Managing your mortgage: How to keep it as good debt
Although mortgage debt traditionally falls under the “good debt” category, if it’s not managed responsibly with a budget and a strategy in place, it can quickly become “bad debt”. It’s all about keeping a healthy ratio between your home’s equity and how much debt you have.
According to a new survey from the Mortgage Professionals Canada:
- 91 percent of Canadian homeowners have 25 percent or more equity in their homes
- Homeownership in Canada has fallen from 69 percent in 2011 to 67.8 in 2017, due in part to high prices
- The majority of Canadians feel that real estate is a good investment
- Most Canadians are motivated to pay their mortgages down responsibly and quickly; one third shorten their amortizations to build equity and reduce debt more quickly
“It goes without saying, the best kind of debt is no debt at all. However, taking out a mortgage in order to grow wealth through owning a home can be considered good debt, because it is part of a longer-term strategy to accumulate savings,” says Jeff Schwartz, Executive Director, Consolidated Credit Counseling Services of Canada.
When buying a house
When you begin your house hunt, you need a wish list for home features and location, of course, but you also need have a plan as to how you’re going to manage your mortgage responsibly. A good way to start is to keep your mortgage as low as possible when you buy your home in the first place.

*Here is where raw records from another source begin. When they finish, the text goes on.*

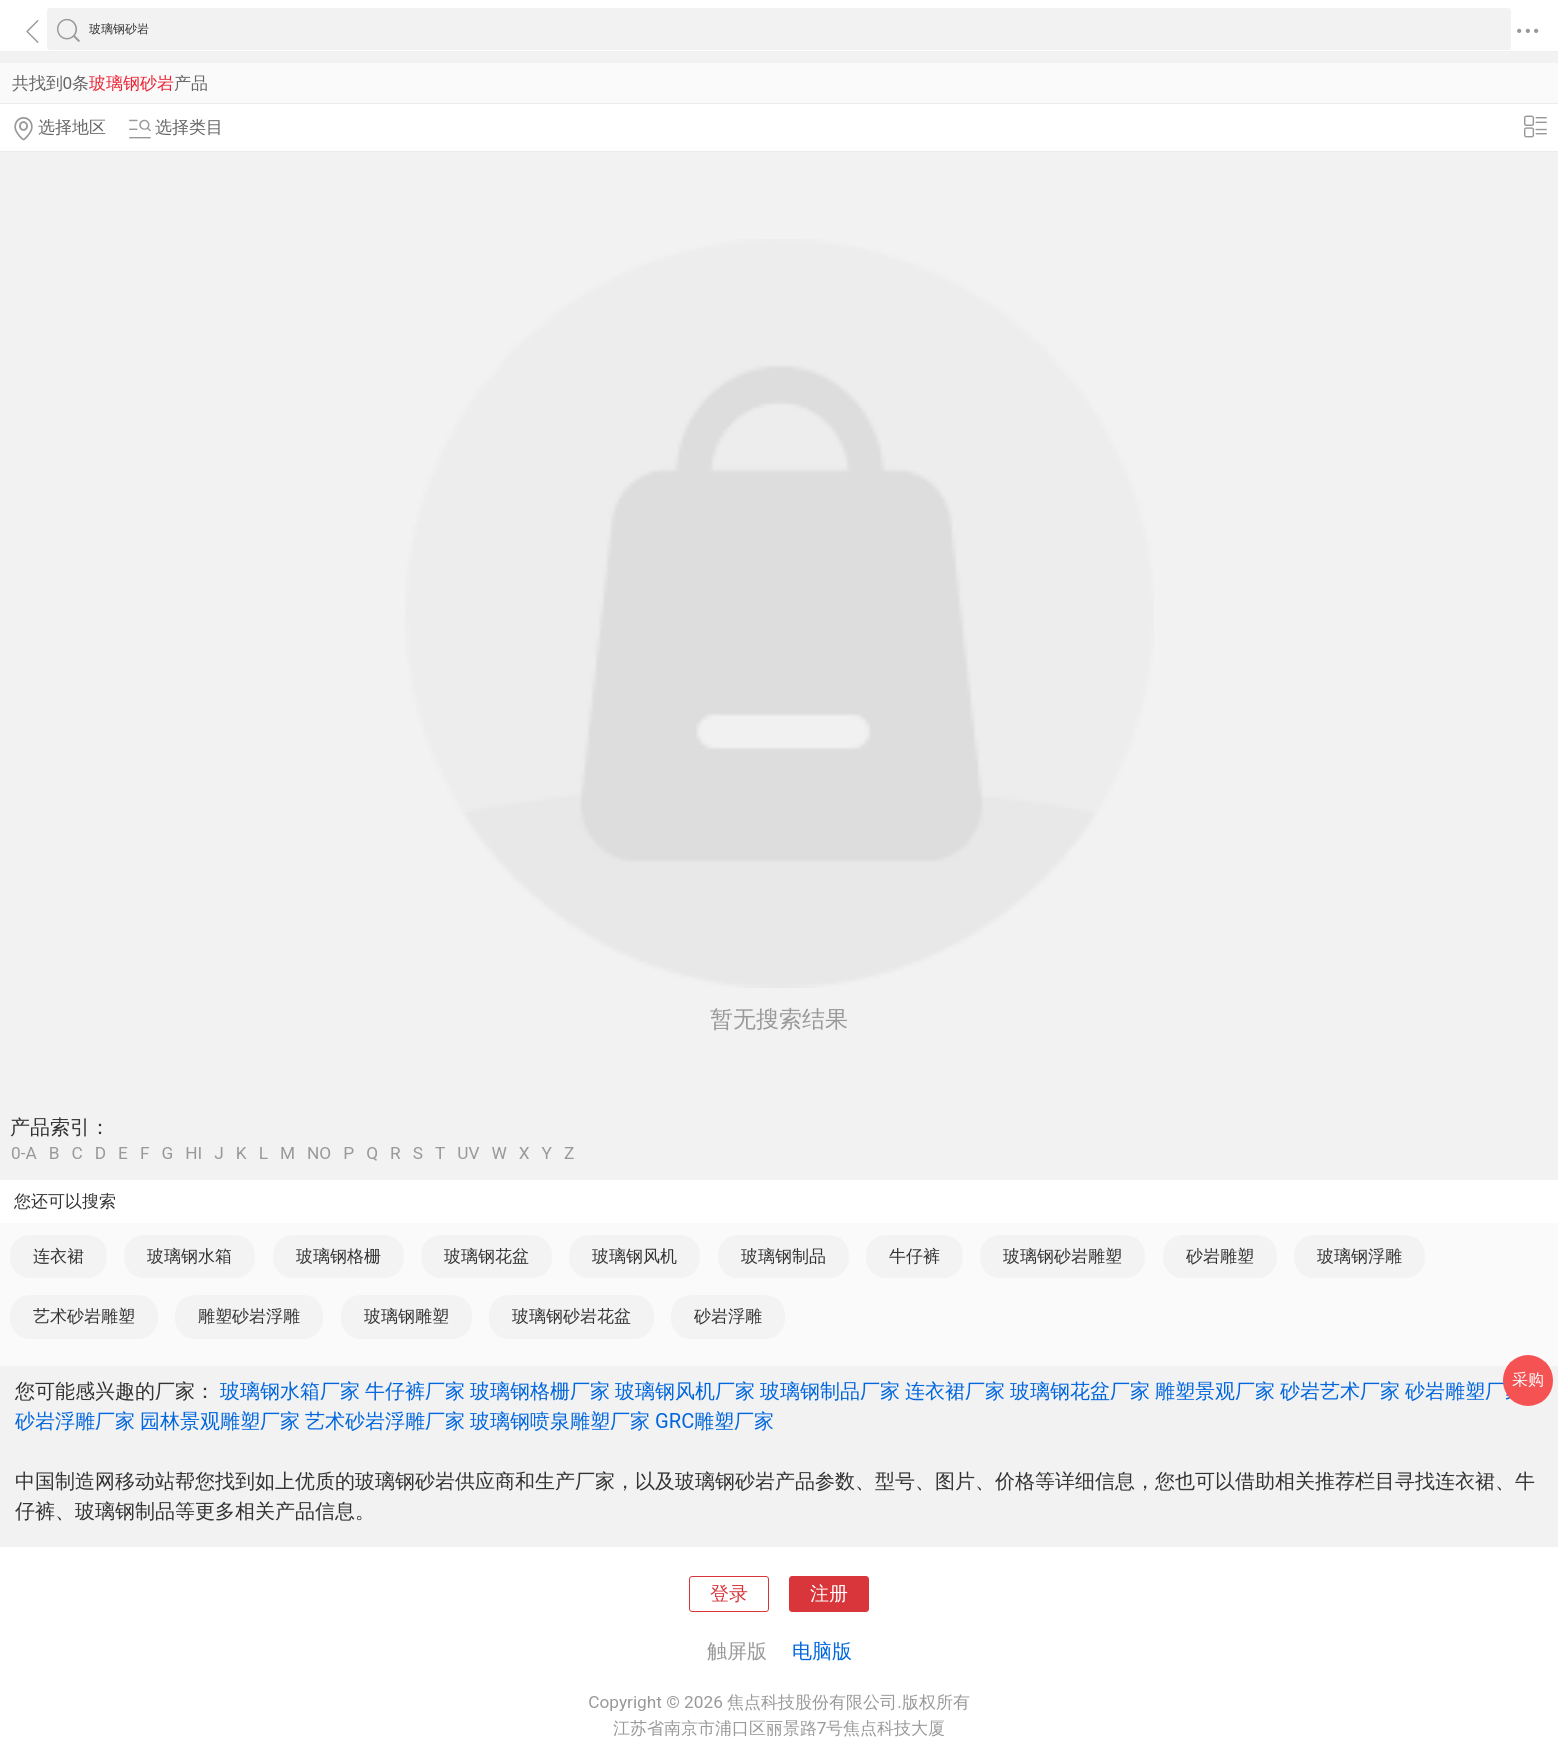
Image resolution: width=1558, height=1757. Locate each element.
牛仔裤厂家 (415, 1391)
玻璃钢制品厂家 (830, 1391)
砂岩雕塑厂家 (1465, 1391)
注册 (829, 1594)
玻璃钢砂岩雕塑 (1062, 1256)
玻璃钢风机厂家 (685, 1391)
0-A (24, 1153)
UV (468, 1153)
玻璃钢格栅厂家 (540, 1391)
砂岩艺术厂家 (1340, 1391)
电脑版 (822, 1651)
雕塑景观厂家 (1215, 1391)
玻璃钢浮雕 (1359, 1256)
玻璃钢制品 (783, 1256)
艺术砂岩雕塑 (84, 1316)
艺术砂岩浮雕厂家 (385, 1421)
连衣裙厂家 (955, 1391)
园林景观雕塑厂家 (220, 1421)
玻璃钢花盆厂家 (1080, 1391)
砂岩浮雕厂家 (75, 1421)
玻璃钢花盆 (486, 1256)
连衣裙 (58, 1256)
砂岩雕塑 (1220, 1256)
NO (319, 1153)
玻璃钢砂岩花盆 (571, 1316)
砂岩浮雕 (728, 1316)
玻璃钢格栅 (338, 1256)
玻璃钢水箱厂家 (290, 1391)
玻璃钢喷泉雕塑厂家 (560, 1421)
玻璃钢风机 (634, 1256)
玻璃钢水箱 (189, 1256)
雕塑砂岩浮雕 (249, 1316)
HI (193, 1153)
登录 (729, 1594)
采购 (1528, 1379)
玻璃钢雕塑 (406, 1316)
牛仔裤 (914, 1256)
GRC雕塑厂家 (714, 1421)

Establish a budget for your house purchase, which will include not only a mortgage payment but will leave enough cash flow to generously cover the other expenses in your budget. Remember that as a homeowner you’ll need to have an emergency fund on hand to pay for repairs and maintenance, so build that into your budget too.
Use this price point as the guide and top priority during your house hunt to keep your debt under control.
Plan to pay it down
Now that you’ve got your mortgage, develop your plan to pay it down. Most mortgages are extended over many years, which means significant interest charges over the course of the mortgage loan. The more quickly you can pay it down, the more money you’ll save. Additionally, you’ll build up equity in your home more quickly too.
Make lump sum payments when possible. Most lenders will let you make a lump sum payment every year without penalty. One bonus with this is that this payment is usually applied right to the principal of your mortgage, so it is an effective way to reduce your debt.
Another option is to reduce your mortgage amortization. While this will get rid of your mortgage more quickly and save you from paying interest, this strategy does mean that you’ll have higher mortgage payments. Only do this if you have plenty of wiggle room in your budget for that extra monthly cost.
Avoid other homeowner debt
When you become a homeowner, you’ll quickly realize that there are a lot of extra expenses- from home renovations to decorating to buying things like furniture and other big-ticket items. Avoid using debt wherever possible for any of these.
“Not all homeowner debt is lumped into your mortgage payment, but it still costs you just the same and will cut down on your cash flow. Save up for big-ticket purchases or for renovations if possible and avoid adding to your overall debt load,” says Schwartz.